Après une année 2021 de très bonne facture, ce premier trimestre 2022 marque le retour de la volatilité et de l’aversion au risque sur les marchés d’actions internationaux, mais également sur les marchés obligataires qui enregistrent l’un des pires débuts d’année depuis longtemps (-5% pour l’indice euro MTS et -6,4% pour son pendant américain).

La remontée significative des taux à 10 ans, que ce soit aux Etats-Unis ou en Europe explique ce repli. Le T-note américain à 10 ans est en effet passé de 1,5% à 2,45% et le Bund allemand à 10 ans de -0,17% à 0,57% sur le trimestre entraînant une baisse de la valorisation des capitaux investis sur ces classes d’actifs.

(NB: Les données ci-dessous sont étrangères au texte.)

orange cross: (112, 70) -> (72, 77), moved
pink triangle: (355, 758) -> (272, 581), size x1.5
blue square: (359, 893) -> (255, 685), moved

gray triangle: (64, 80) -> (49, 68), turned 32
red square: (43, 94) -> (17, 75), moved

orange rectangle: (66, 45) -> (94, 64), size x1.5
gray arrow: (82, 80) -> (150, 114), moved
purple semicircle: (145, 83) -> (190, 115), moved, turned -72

Dans le même temps, les marchés d’actions ont reculé. Le mouvement a débuté en janvier, plus particulièrement sur les valeurs de croissance, notamment américaines, du fait des anticipations de hausse des taux directeurs, puis plus globalement fin février avec l’invasion de l’Ukraine par la Russie, pour se reprendre légèrement dans la dernière quinzaine de mars. Ainsi, dividendes nets réinvestis, l’Eurostoxx 50 s’est replié de près de 10%, les marchés émergents d’environ 6%, alors que les marchés japonais et américains, plus éloignés de la zone des combats, ont limité leur recul respectivement à -3 et -1,5% pour un investisseur en euro.

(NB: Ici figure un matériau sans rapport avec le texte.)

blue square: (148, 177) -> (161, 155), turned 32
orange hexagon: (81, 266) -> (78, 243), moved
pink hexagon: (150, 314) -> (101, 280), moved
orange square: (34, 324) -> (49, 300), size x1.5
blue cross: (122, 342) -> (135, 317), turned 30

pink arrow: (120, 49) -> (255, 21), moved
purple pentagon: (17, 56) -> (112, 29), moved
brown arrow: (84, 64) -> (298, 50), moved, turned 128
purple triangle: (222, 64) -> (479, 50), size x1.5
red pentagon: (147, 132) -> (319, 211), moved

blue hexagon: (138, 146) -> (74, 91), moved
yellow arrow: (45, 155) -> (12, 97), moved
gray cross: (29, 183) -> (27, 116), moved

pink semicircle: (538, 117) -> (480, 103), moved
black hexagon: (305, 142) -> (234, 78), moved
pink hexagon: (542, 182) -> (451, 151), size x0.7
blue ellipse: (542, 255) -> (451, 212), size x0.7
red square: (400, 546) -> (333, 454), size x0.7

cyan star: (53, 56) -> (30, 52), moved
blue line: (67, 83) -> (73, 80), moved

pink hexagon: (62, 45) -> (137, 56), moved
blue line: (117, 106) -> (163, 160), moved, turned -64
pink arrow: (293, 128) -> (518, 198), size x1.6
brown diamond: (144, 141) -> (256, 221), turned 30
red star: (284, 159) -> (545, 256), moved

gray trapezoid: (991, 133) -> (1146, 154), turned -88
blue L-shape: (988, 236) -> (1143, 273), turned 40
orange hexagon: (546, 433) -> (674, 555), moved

Alors qu’en ce début d’année les investisseurs attendaient une croissance économique soutenue (4% au niveau mondial) portée par le recul de la pandémie de Covid 19 et la réouverture des économies dans un contexte de durcissement monétaire progressif et maitrisé de la part de la Réserve Fédérale Américaine pour lutter contre l’inflation, la guerre en Ukraine a changé la donne bien que le poids des pays directement concernés (Russie, Biélorussie et Ukraine) dans le PIB mondial soit faible (moins de 3%).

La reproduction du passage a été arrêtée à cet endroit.